Interview with Anne-Marie Olivier

A leading figure in Quebec theatre, Anne-Marie Olivier was, in her own words, struck by the true story of Maurice Dancause, a brilliant economist who suffered a stroke at the age of 33. In Maurice, she slips into the shoes of this character with an incandescent mind and overflowing words, to retrace his journey and his battle against aphasia.

Produced by Théâtre Bienvenue aux dames! and winner of the Prix de la critique 2023 for Best Performance (Quebec), and the Prix Paul-Hébert 2023, the show runs from April 17 to 20 at Studio 16. Anne-Marie Olivier spoke to us a few days before the show.

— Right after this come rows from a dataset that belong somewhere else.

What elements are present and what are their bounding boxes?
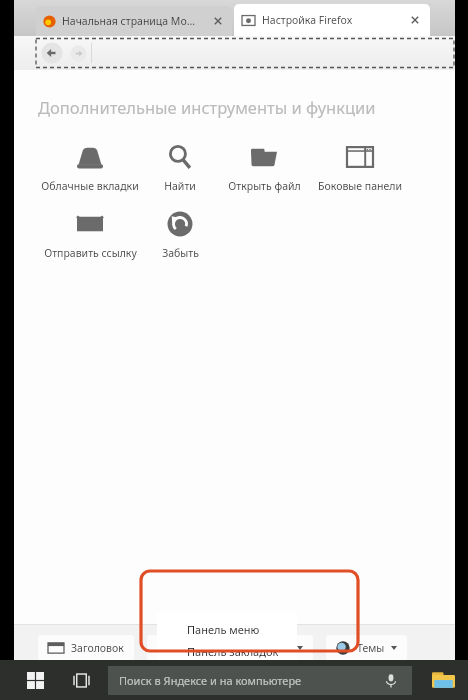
button[interactable]: Закрыть вкладку	[211, 14, 225, 28]
staticText: Открыть файл	[228, 179, 301, 193]
staticText: Панель закладок	[187, 644, 279, 659]
staticText: Заголовок	[71, 641, 124, 655]
staticText: Забыть	[162, 246, 199, 260]
button[interactable]: Найти	[142, 140, 218, 197]
button[interactable]: Темы	[326, 635, 407, 661]
button[interactable]: Проводник	[428, 665, 458, 695]
button[interactable]: Облачные вкладки	[38, 140, 142, 197]
button[interactable]: Настройка Firefox	[234, 4, 430, 36]
button[interactable]: Отправить ссылку	[38, 207, 142, 264]
button[interactable]: Вперёд	[68, 43, 88, 63]
staticText: Отправить ссылку	[44, 246, 137, 260]
staticText: Дополнительные инструменты и функции	[38, 96, 376, 118]
staticText: Показать / Скрыть панели	[157, 641, 291, 655]
button[interactable]: Закрыть вкладку	[408, 13, 422, 27]
button[interactable]: Пуск	[22, 667, 48, 693]
staticText: Поиск в Яндексе и на компьютере	[119, 673, 302, 688]
button[interactable]: Заголовок	[38, 635, 134, 661]
button[interactable]: Боковые панели	[310, 140, 410, 197]
staticText: Настройка Firefox	[262, 13, 353, 27]
button[interactable]: Голосовой поиск	[381, 671, 401, 691]
button[interactable]: Поиск в Яндексе и на компьютере	[108, 666, 412, 695]
staticText: Темы	[357, 641, 385, 655]
staticText: Панель меню	[187, 622, 260, 637]
staticText: Начальная страница Mo...	[62, 14, 196, 28]
staticText: Боковые панели	[318, 179, 402, 193]
button[interactable]: Показать / Скрыть панели	[147, 635, 313, 661]
button[interactable]: Открыть файл	[218, 140, 310, 197]
staticText: Найти	[164, 179, 196, 193]
button[interactable]: Панель меню	[157, 618, 297, 640]
button[interactable]: Забыть	[142, 207, 218, 264]
button[interactable]: Представление задач	[68, 667, 94, 693]
button[interactable]: Панель закладок	[157, 640, 297, 662]
staticText: Облачные вкладки	[41, 179, 139, 193]
button[interactable]: Назад	[40, 41, 64, 65]
button[interactable]: Начальная страница Mo...	[36, 6, 232, 36]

You met Maurice Dancause by chance at a party on his sixtieth birthday. That meeting was followed by a series of interviews tracing back his journey since his stroke, at 33. Why did you choose to bring his story to the stage?

Quite simply because I couldn’t believe it, the next day, the day after that, the week after that. For me, it’s an undeniable sign that I needed to do something, a show, with this. I was stunned and overwhelmed by this encounter. It was like experiencing a great shock or epiphany.


How did you slip into Maurice’s shoes?

We’ve been lucky enough to work with him a lot, to film and record him, and before each show, or on the day itself, I listen to a little bit of him. I try to pick up on his gestures and prosody, to stick as closely as possible to him, so to speak. Acting is always a path to truth, which can and should be refined ad infinitum. I have this extraordinary opportunity to play someone who is alive and willing. I try to be to the best of my ability, at his level.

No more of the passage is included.